PALERMO, 10 GIUGNO 2013 – Sette ore per leggere 165 pagine di memoria difensiva. La maratona del generale Mario Mori al processo che lo vede imputato insieme al colonello Mauro Obinu per favoreggiamento aggravato a Cosa nostra, si è conclusa questa mattina.
Mori ha continuato a negare l’intera architettura dei pm ma un passaggio lo dedica al regime del carcere duro: “L’unico, chiaro indirizzo di natura politico-amministrativa che possa apparire come una concessione verso Cosa nostra, di cui ho conoscenza è stato quello, operato dal Ministero della Giustizia nel corso dell’autunno del 1993, e proseguito poi nei mesi seguenti, della riduzione del numero dei detenuti sottoposti al 41 bis”.

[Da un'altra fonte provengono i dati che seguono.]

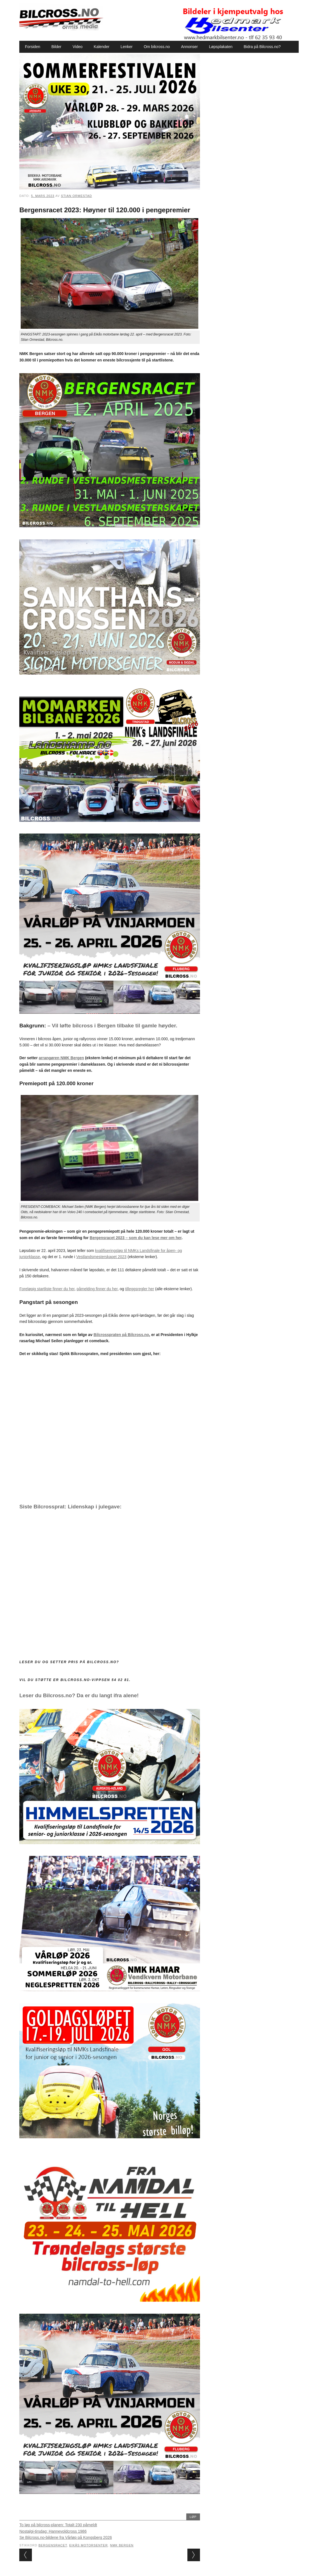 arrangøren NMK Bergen (61, 1058)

Ma aggiunge che si tratta di una decisione della quale la classe politica “debba eventualmente rispondere, ma in sede politica”. Poi la conclusione: “Attendiamo quindi serenamente il vostro giudizio, intimamente persuasi, comunque, di avere sempre operato correttamente, non solo nel doveroso rispetto delle leggi, ma anche e soprattutto nell’osservanza delle regole deontologiche poste a base dei nostri convincimenti, della nostre scelte professionali e del nostro status di militari”.

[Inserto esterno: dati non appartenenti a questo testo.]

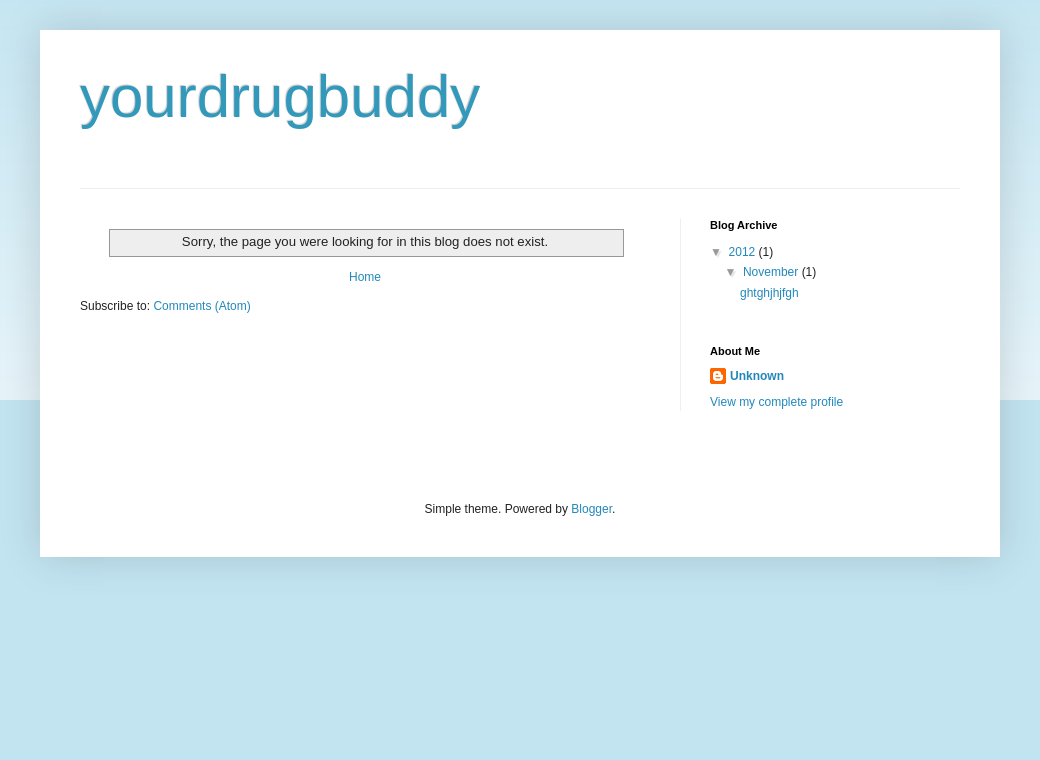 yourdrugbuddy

Fra il pubblico è presente il tributarista Gianni Lapis, coinvolto in passato in un’inchiesta con Massimo Ciancimino e che “condivide” uno degli avvocati di Mori e Obinu che lo assiste in un altro procedimento che lo vede indagato per riciclaggio. Si tratta del legale Enzo Musco che è il primo a pronunciare l’arringa difensiva.